Para o presidente da Junta de Freguesia de
Santo António, Lisboa tem de ser pensada para além do turismo. “Lisboa tinha
mais a ganhar em expandir o Alojamento Local e não a concentrar tudo em quatro
freguesias (Misericórdia, São Vicente, Santa Maria Maior e Santo António). A
Câmara Municipal de Lisboa (CML) devia fazer um regulamento municipal por
quotas. Outra das alternativas seria o prolongamento do arrendamento
permanente, a descida dos impostos de longa duração e definir limites de preços
das rendas. Existem milhentas hipóteses, mediante a legislação existente, de
travar isto”, propõe.
A higiene
urbana é uma das questões que mais preocupa Vasco Morgado. “Um dos grandes
problemas, neste momento, é que temos 12 mil habitantes, mas trabalhamos para
100 mil, o fluxo de pessoas que passa aqui.
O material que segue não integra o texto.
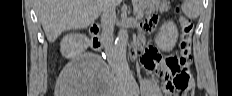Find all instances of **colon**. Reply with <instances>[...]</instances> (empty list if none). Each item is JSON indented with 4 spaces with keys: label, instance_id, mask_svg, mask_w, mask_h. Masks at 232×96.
Returning <instances> with one entry per match:
<instances>
[{
    "label": "colon",
    "instance_id": "5ec220e1",
    "mask_svg": "<svg viewBox=\"0 0 232 96\" xmlns=\"http://www.w3.org/2000/svg\"><path fill=\"white\" fill-rule=\"evenodd\" d=\"M178 12L179 9L177 8ZM181 39L179 53L167 58L164 67V86L167 93L173 96L192 95L193 88L189 82V70L191 58V41L194 30L193 22L186 17L180 18Z\"/></svg>",
    "mask_w": 232,
    "mask_h": 96
}]
</instances>
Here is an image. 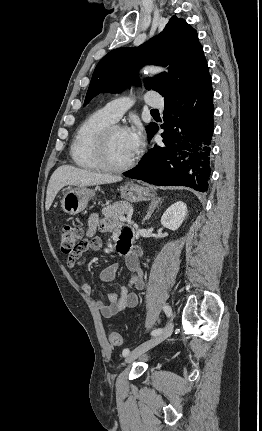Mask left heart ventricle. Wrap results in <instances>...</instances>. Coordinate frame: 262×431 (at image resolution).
Wrapping results in <instances>:
<instances>
[{"instance_id":"1","label":"left heart ventricle","mask_w":262,"mask_h":431,"mask_svg":"<svg viewBox=\"0 0 262 431\" xmlns=\"http://www.w3.org/2000/svg\"><path fill=\"white\" fill-rule=\"evenodd\" d=\"M108 156L113 165L125 164L134 156L125 130H117L112 134L108 145Z\"/></svg>"}]
</instances>
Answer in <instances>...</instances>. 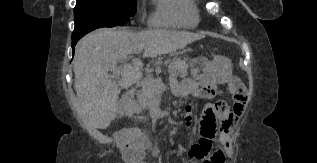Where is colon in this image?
I'll return each instance as SVG.
<instances>
[{
  "instance_id": "1",
  "label": "colon",
  "mask_w": 317,
  "mask_h": 163,
  "mask_svg": "<svg viewBox=\"0 0 317 163\" xmlns=\"http://www.w3.org/2000/svg\"><path fill=\"white\" fill-rule=\"evenodd\" d=\"M230 92L233 96L235 105L240 104L244 98L247 99V93L244 89V86L237 79H233L231 81ZM225 106L226 104L224 102H217L204 107L200 118V129L202 132L215 133L218 131L220 117L225 109ZM140 154L141 153L139 151L131 152V155L135 158L139 157Z\"/></svg>"
}]
</instances>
A junta tem um milhão de euros para
gastar na limpeza, mas devia ter um milhão e meio, só para correr bem, já nem
digo correr muito bem”, explica. “Não consigo pedir a 50 trabalhadores que
façam o mesmo trabalho de há quatro anos. Temos cinco vezes mais lixo que há
quatro anos. Além do lixo proveniente dos hotéis, temos novos residentes que
têm o hábito de não colocar o lixo nos contentores e deixá-lo na rua”, acusa,
ainda.
A grande prioridade da Junta de Freguesia de
Santo António, agora, é não perder mais moradores. “Se perdermos mais
habitantes, as marchas passam a ser na Trafaria, para onde estão a ir todos”,
ironiza. O AL surgiu para uns sobreviverem e outros fazerem negócio, mas não
tem havido uma visão estratégica. Os turistas vêm ver o que faz a história da
cidade. Quando já só houverem turistas, não têm nada para ver. Já devíamos ter
aprendido com os erros dos outros, como Veneza, um grande exemplo de como o
turismo estraga as cidades”, considera.